Abbreviated and regularly referred to as AMIS, the Audio Messaging Interchange Specification is a standard that allows the transmittal of intact voice mail messages between voice mail systems of different vendors - allowing a user to "forward" a voice mail message to a user on a different voice mail system (in a different geographic area, or conceivably, at a different company).
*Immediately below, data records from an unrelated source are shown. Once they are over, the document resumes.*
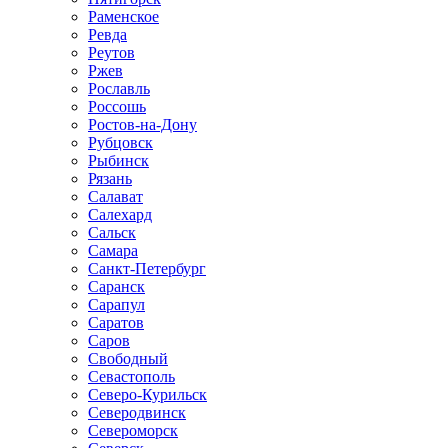
Раменское
Ревда
Реутов
Ржев
Рославль
Россошь
Ростов-на-Дону
Рубцовск
Рыбинск
Рязань
Салават
Салехард
Сальск
Самара
Санкт-Петербург
Саранск
Сарапул
Саратов
Саров
Свободный
Севастополь
Северо-Курильск
Северодвинск
Североморск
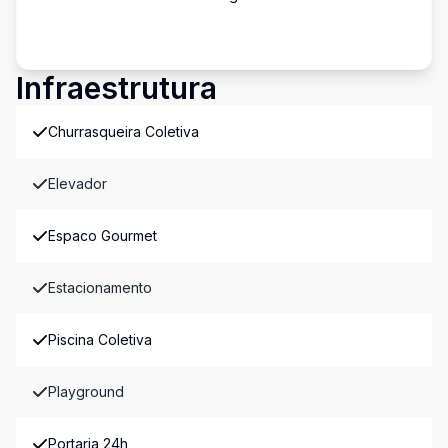
Infraestrutura
Churrasqueira Coletiva
Elevador
Espaco Gourmet
Estacionamento
Piscina Coletiva
Playground
Portaria 24h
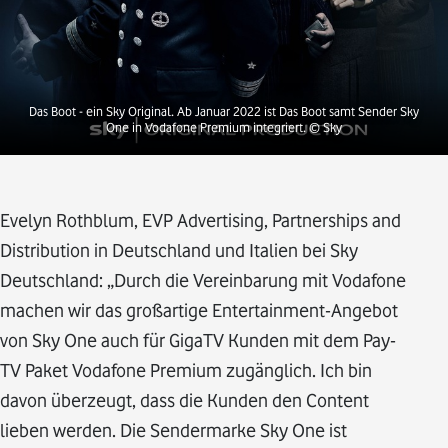
Das Boot - ein Sky Original. Ab Januar 2022 ist Das Boot samt Sender Sky
One in Vodafone Premium integriert.
© Sky
Evelyn Rothblum, EVP Advertising, Partnerships and
Distribution in Deutschland und Italien bei Sky
Deutschland: „Durch die Vereinbarung mit Vodafone
machen wir das großartige Entertainment-Angebot
von Sky One auch für GigaTV Kunden mit dem Pay-
TV Paket Vodafone Premium zugänglich. Ich bin
davon überzeugt, dass die Kunden den Content
lieben werden. Die Sendermarke Sky One ist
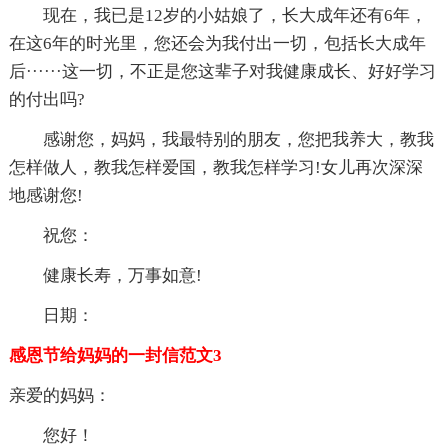
现在，我已是12岁的小姑娘了，长大成年还有6年，
在这6年的时光里，您还会为我付出一切，包括长大成年
后······这一切，不正是您这辈子对我健康成长、好好学习
的付出吗?
感谢您，妈妈，我最特别的朋友，您把我养大，教我
怎样做人，教我怎样爱国，教我怎样学习!女儿再次深深
地感谢您!
祝您：
健康长寿，万事如意!
日期：
感恩节给妈妈的一封信范文3
亲爱的妈妈：
您好！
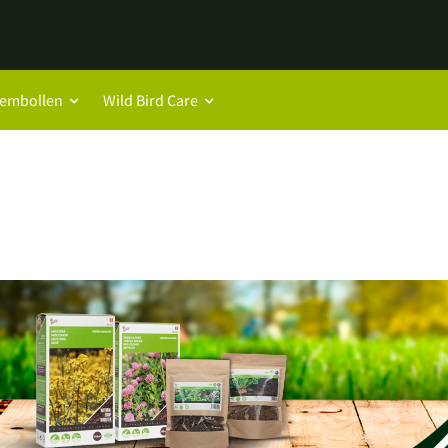
oembollen
Wild Bird Care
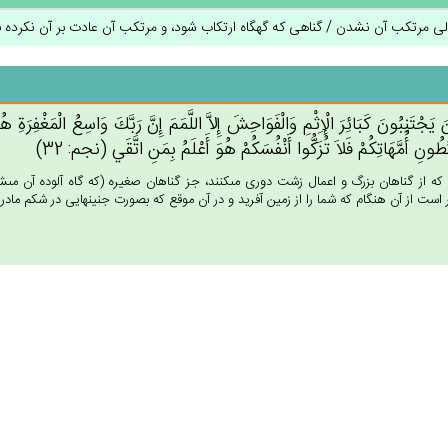
ی مرتکب آن نشدن / گناهى كه گهگاه ارتكاب شود، و مرتكب آن عادت بر آن نكرده ب
‌َ يَجْتَنِبُون‌َ كَبَائِرَ الْإِثْم‌ِ وَالْفَوَاحِش‌َ إِلاَّ اللَّمَم‌َ إِن‌َّ رَبَّك‌َ وَاسِع‌ُ الْمَغْفِرَة‌ِ هُو
ُون‌ِ أُمَّهَاتِكُم‌ْ فَلاَ تُزَكُّوا أَنْفُسَكُم‌ْ هُوَ أَعْلَم‌ُ بِمَن‌ِ اتَّقَي‌ (نجم: 32)
 كه از گناهان بزرگ و اعمال زشت دورى مى‏كنند، جز گناهان صغيره (كه گاه آلوده آن مى
 است از آن هنگام كه شما را از زمين آفريد و در آن موقع كه بصورت جنينهايى در شكم مادرا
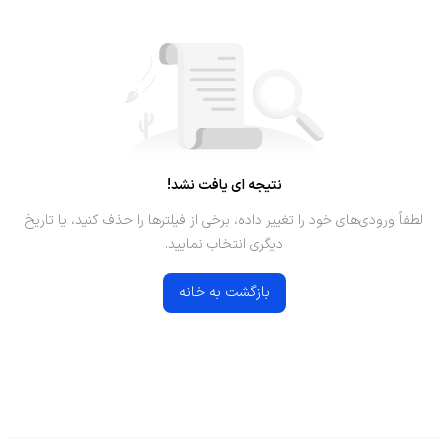
نتیجه ای یافت نشد!
لطفاً ورودی‌های خود را تغییر داده، برخی از فیلترها را حذف کنید، یا تاریخ
دیگری انتخاب نمایید.
بازگشت به خانه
Developed in 1992, AMIS saw its heaviest use prior to the wide scale adoption of e-mail, as it was the fastest way to get urgent or time sensitive messages to large numbers of people (e.g. A sales team with a "broadcast" message).

==Technical background==

AMIS is completely "in-band" and analog, meaning that the control commands to indicate who the message is from, the time received and "from" mailbox or caller ID information is all sent as a series of DTMF (Touch tone) digits - along with the message itself, which is transmitted (played and re-recorded by the target system) in real time.

Routing of messages is typically achieved through dedicated AMIS trunks which are just unpublished phone numbers or back doors into a voice mail system, set up to receive AMIS messages.

A voice mail system, on receiving a message addressed to mailbox it did not handle, would initiate an AMIS call to the target voice mail system and relay the message information along with the message itself. The target user could also reply to the message and the process would repeat in reverse.

==Current Use==

AMIS is still used in larger corporate environments to transfer voice mail messages between geographically separate offices, however, e-mail and unified messaging (which allows forwarding of voice mail messages via email) is rapidly supplanting this purpose.

It is supported by most major voice mail systems manufacturers (IBM, Nortel, Lucent, Toshiba, Siemens, and Cisco among many others).